We often talk about inflection, pitch, tone, etc. when speaking with customers. But writing, too, has tone. Let’s say you’ve received an email from a prospect who is putting off an important presentation for the third time in a row. Here’s two sample replies, each with a very different tone:
Example 1: “I’m very disappointed to hear this. We’ve been trying to get this meeting for weeks now. When can you absolutely commit to meet with me?”
Example 2: “Understood. Since we keep missing each other, how about we try again this Thursday at 3:00 pm or next Wednesday at 9:30 am? Please let me know which day and time works best for you, and I’ll be sure to have all the details ready to cover that you requested.”
Notice how Example 1 has an emotional, angry/disappointed tone. It’s subtle, but it’s there. The closing call to action also sounds demanding and puts the onus on the prospect to come up with a time to hear your presentation.

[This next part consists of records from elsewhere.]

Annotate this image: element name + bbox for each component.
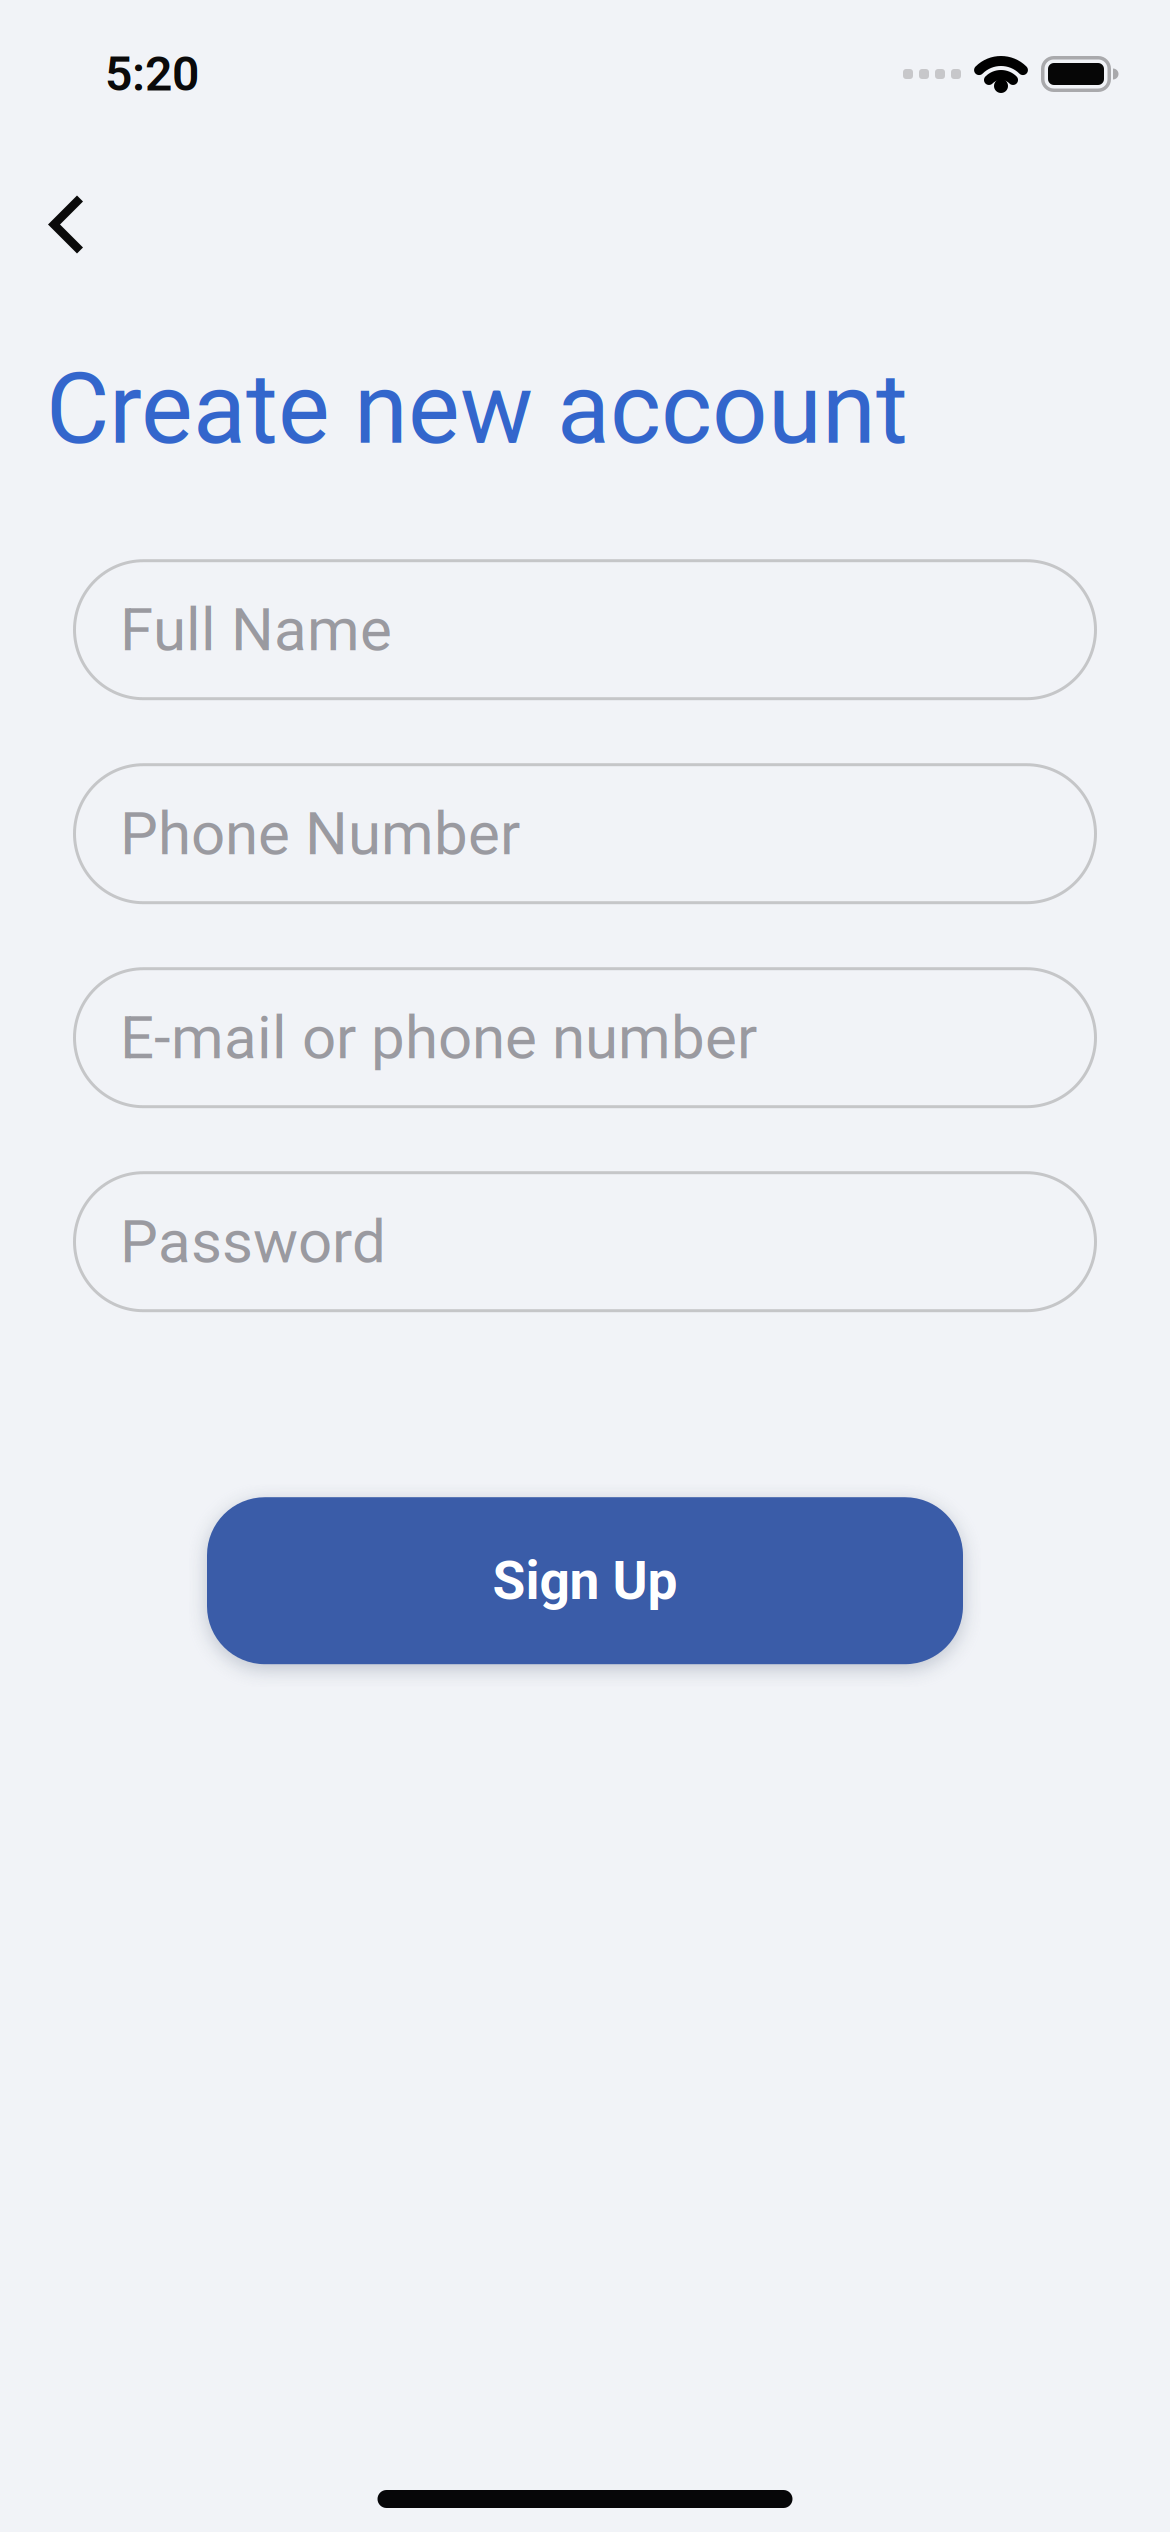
button[interactable]: Phone Number <box>73 763 1097 904</box>
button[interactable]: E-mail or phone number <box>73 967 1097 1108</box>
button[interactable]: Back <box>0 185 84 264</box>
button[interactable]: Sign Up <box>207 1497 963 1664</box>
button[interactable]: Full Name <box>73 559 1097 700</box>
staticText: Full Name <box>120 595 392 664</box>
staticText: Create new account <box>46 354 908 465</box>
staticText: Phone Number <box>120 799 520 868</box>
staticText: E-mail or phone number <box>120 1003 757 1072</box>
staticText: Sign Up <box>492 1550 678 1611</box>
staticText: Password <box>120 1207 386 1276</box>
staticText: 5:20 <box>105 47 199 101</box>
button[interactable]: Password <box>73 1171 1097 1312</box>
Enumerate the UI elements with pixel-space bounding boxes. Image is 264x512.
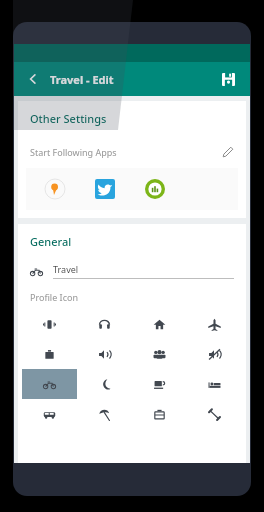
button[interactable]: Icon 14 bbox=[132, 399, 187, 429]
button[interactable]: Icon 6 bbox=[132, 339, 187, 369]
button[interactable]: App 1 bbox=[44, 178, 66, 200]
other: Edit bbox=[220, 144, 236, 160]
button[interactable]: Icon 11 bbox=[187, 369, 242, 399]
button[interactable]: Icon 5 bbox=[77, 339, 132, 369]
button[interactable]: Save bbox=[216, 67, 240, 91]
staticText: Other Settings bbox=[30, 111, 107, 126]
staticText: Start Following Apps bbox=[30, 146, 117, 158]
button[interactable]: Icon 10 bbox=[132, 369, 187, 399]
button[interactable]: Twitter bbox=[94, 178, 116, 200]
button[interactable]: Icon 1 bbox=[77, 309, 132, 339]
button[interactable]: Icon 13 bbox=[77, 399, 132, 429]
button[interactable]: Chart app bbox=[144, 178, 166, 200]
button[interactable]: Icon 7 bbox=[187, 339, 242, 369]
button[interactable]: Icon 4 bbox=[22, 339, 77, 369]
button[interactable]: Icon 9 bbox=[77, 369, 132, 399]
staticText: General bbox=[30, 234, 72, 249]
button[interactable]: Icon 15 bbox=[187, 399, 242, 429]
button[interactable]: Icon 12 bbox=[22, 399, 77, 429]
button[interactable]: Back bbox=[22, 68, 44, 90]
button[interactable]: Start Following Apps bbox=[18, 144, 246, 160]
button[interactable]: Travel bbox=[18, 263, 246, 279]
staticText: Travel - Edit bbox=[50, 72, 114, 87]
button[interactable]: Icon 3 bbox=[187, 309, 242, 339]
button[interactable]: Icon 2 bbox=[132, 309, 187, 339]
button[interactable]: Icon 8 bbox=[22, 369, 77, 399]
staticText: Travel bbox=[53, 263, 79, 275]
button[interactable]: Icon 0 bbox=[22, 309, 77, 339]
staticText: Profile Icon bbox=[30, 291, 78, 303]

Example 2 is empathetic, showing understanding (because even frequent reschedules happen). It also provides the prospect options to pick from for a presentation time, and respectfully requests the call to action rather than forcefully insists on the response as in Example 1. It also provides value to the prospect in holding the meeting.
Stick to the Facts
“…What?”, you ask. “Aren’t I supposed to be persuading the person I’m communicating with to do something, like buy my product/service?” Yes, you are. But remember, as we’ve said repeatedly, today’s buyers are far more informed and aware than at any point in history, thanks to the global reach of the Internet.
So the old, aggressive language that involved hyping up what you’re selling and expressing strong opinions no longer works. The buyer is much more wary and careful, and too enthusiastic a mode of expression in writing (and in speech, for that matter) damages your credibility and risks loss of the trusted advisor status you’re trying to get and maintain.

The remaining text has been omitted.